▶ Instructions for the task
Look through the entries below and say how many lines contain the string "Inspector". Give the number only.

▶ Raw data
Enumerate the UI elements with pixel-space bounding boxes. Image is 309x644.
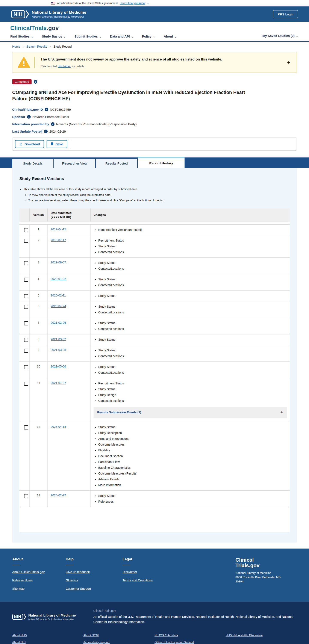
changes-list: Study StatusContacts/Locations — [94, 277, 287, 288]
arrow-right-icon: → — [296, 34, 299, 38]
footer-link[interactable]: Customer Support — [66, 587, 122, 590]
info-icon[interactable]: i — [27, 115, 31, 119]
tab-study-details[interactable]: Study Details — [12, 159, 54, 168]
footer-link[interactable]: Site Map — [12, 587, 66, 590]
nih-logo[interactable]: NIH National Library of Medicine Nationa… — [12, 613, 93, 620]
chevron-down-icon[interactable]: ⌄ — [147, 2, 149, 5]
sub-footer-link[interactable]: About NCBI — [84, 634, 155, 637]
divider — [66, 565, 74, 565]
table-row: 7 2021-02-26 Study StatusContacts/Locati… — [19, 318, 290, 334]
sub-footer-link[interactable]: About NIH — [12, 640, 84, 644]
disclaimer-title: The U.S. government does not review or a… — [40, 57, 222, 61]
version-date-link[interactable]: 2019-04-15 — [51, 228, 66, 231]
version-date-link[interactable]: 2021-07-07 — [51, 381, 66, 385]
record-history-panel: Study Record Versions This table shows a… — [12, 168, 297, 542]
table-row: 5 2020-02-11 Study Status — [19, 290, 290, 301]
footer-link[interactable]: Release Notes — [12, 578, 66, 582]
compare-checkbox[interactable] — [24, 382, 28, 386]
version-date-link[interactable]: 2020-01-22 — [51, 277, 66, 280]
nih-logo[interactable]: NIH National Library of Medicine Nationa… — [11, 10, 86, 18]
change-item: Contacts/Locations — [98, 370, 287, 375]
nav-menu-item[interactable]: About — [164, 34, 176, 38]
breadcrumb-separator: > — [49, 45, 51, 48]
nlm-link[interactable]: National Library of Medicine — [236, 615, 274, 618]
compare-checkbox[interactable] — [24, 239, 28, 243]
meta-label: Information provided by — [12, 122, 49, 126]
expand-banner-button[interactable]: + — [287, 60, 290, 66]
version-date-link[interactable]: 2021-03-25 — [51, 348, 66, 352]
breadcrumb-home-link[interactable]: Home — [12, 45, 20, 48]
nav-menu-item[interactable]: Find Studies — [10, 34, 33, 38]
save-button[interactable]: Save — [46, 140, 67, 148]
footer-link[interactable]: Disclaimer — [122, 570, 176, 574]
nih-link[interactable]: National Institutes of Health — [196, 615, 234, 618]
version-date-link[interactable]: 2023-04-18 — [51, 425, 66, 428]
version-date-link[interactable]: 2021-02-26 — [51, 321, 66, 324]
tab-researcher-view[interactable]: Researcher View — [54, 159, 95, 168]
tab-results-posted[interactable]: Results Posted — [96, 159, 137, 168]
compare-checkbox[interactable] — [24, 338, 28, 342]
version-date-link[interactable]: 2021-05-06 — [51, 365, 66, 368]
sub-footer-link[interactable]: HHS Vulnerability Disclosure — [226, 634, 297, 637]
compare-checkbox[interactable] — [24, 426, 28, 430]
compare-checkbox[interactable] — [24, 261, 28, 265]
results-submission-events-accordion[interactable]: Results Submission Events (1) + — [94, 407, 287, 418]
change-item: Recruitment Status — [98, 381, 287, 386]
disclaimer-link[interactable]: disclaimer — [58, 64, 71, 68]
version-date-link[interactable]: 2020-02-11 — [51, 294, 66, 297]
table-row: 9 2021-03-25 Study StatusContacts/Locati… — [19, 345, 290, 362]
prs-login-button[interactable]: PRS Login — [273, 10, 298, 18]
header-changes: Changes — [90, 208, 290, 222]
how-you-know-link[interactable]: Here's how you know — [120, 2, 145, 5]
sub-footer-link[interactable]: No FEAR Act data — [154, 634, 226, 637]
compare-checkbox[interactable] — [24, 365, 28, 369]
version-date-link[interactable]: 2020-04-24 — [51, 304, 66, 308]
info-icon[interactable]: i — [34, 80, 37, 84]
footer-link[interactable]: About ClinicalTrials.gov — [12, 570, 66, 574]
change-item: References — [98, 500, 287, 504]
footer-link[interactable]: Glossary — [66, 578, 122, 582]
version-date-link[interactable]: 2019-08-07 — [51, 261, 66, 264]
disclaimer-text-block: The U.S. government does not review or a… — [40, 57, 222, 68]
sub-footer-link-col: No FEAR Act dataOffice of the Inspector … — [154, 634, 226, 644]
disclaimer-body-suffix: for details. — [71, 64, 85, 68]
table-header: Version Date submitted (YYYY-MM-DD) Chan… — [19, 208, 290, 222]
compare-checkbox[interactable] — [24, 228, 28, 232]
meta-value: Novartis Pharmaceuticals — [32, 115, 69, 119]
sub-footer-link[interactable]: Office of the Inspector General — [154, 640, 226, 644]
nav-menu-item[interactable]: Data and API — [110, 34, 134, 38]
compare-checkbox[interactable] — [24, 494, 28, 498]
info-icon[interactable]: i — [45, 108, 48, 111]
nav-menu-item[interactable]: Study Basics — [42, 34, 66, 38]
info-icon[interactable]: i — [44, 130, 48, 133]
nav-menu-item[interactable]: Submit Studies — [74, 34, 101, 38]
compare-checkbox[interactable] — [24, 321, 28, 326]
change-item: Study Status — [98, 261, 287, 265]
footer-link[interactable]: Give us feedback — [66, 570, 122, 574]
version-date-link[interactable]: 2019-07-17 — [51, 238, 66, 242]
compare-checkbox[interactable] — [24, 348, 28, 353]
download-button[interactable]: Download — [15, 140, 44, 148]
tab-record-history[interactable]: Record History — [138, 158, 184, 168]
compare-checkbox[interactable] — [24, 305, 28, 309]
sub-footer-link[interactable]: About HHS — [12, 634, 84, 637]
table-spacer — [19, 222, 290, 224]
compare-checkbox[interactable] — [24, 294, 28, 298]
info-icon[interactable]: i — [51, 122, 54, 126]
footer-link-list: DisclaimerTerms and Conditions — [122, 570, 176, 582]
compare-checkbox[interactable] — [24, 278, 28, 282]
sub-footer-org-block: National Library of Medicine National Ce… — [28, 613, 76, 620]
sub-footer-link[interactable]: Accessibility support — [84, 640, 155, 644]
change-item: Outcome Measures (Results) — [98, 471, 287, 476]
footer-brand-block: Clinical Trials.gov National Library of … — [236, 557, 297, 595]
footer-link[interactable]: Terms and Conditions — [122, 578, 176, 582]
table-row: 12 2023-04-18 Study StatusStudy Descript… — [19, 422, 290, 490]
breadcrumb-search-results-link[interactable]: Search Results — [26, 45, 47, 48]
my-saved-studies-link[interactable]: My Saved Studies (0) → — [262, 34, 299, 38]
clinicaltrials-logo[interactable]: ClinicalTrials.gov — [10, 25, 299, 32]
version-date-link[interactable]: 2021-03-02 — [51, 338, 66, 341]
version-date-link[interactable]: 2024-02-27 — [51, 494, 66, 497]
hhs-link[interactable]: U.S. Department of Health and Human Serv… — [128, 615, 194, 618]
nav-menu-item[interactable]: Policy — [142, 34, 155, 38]
expand-accordion-icon[interactable]: + — [280, 410, 283, 415]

▶ Reply to the exercise
2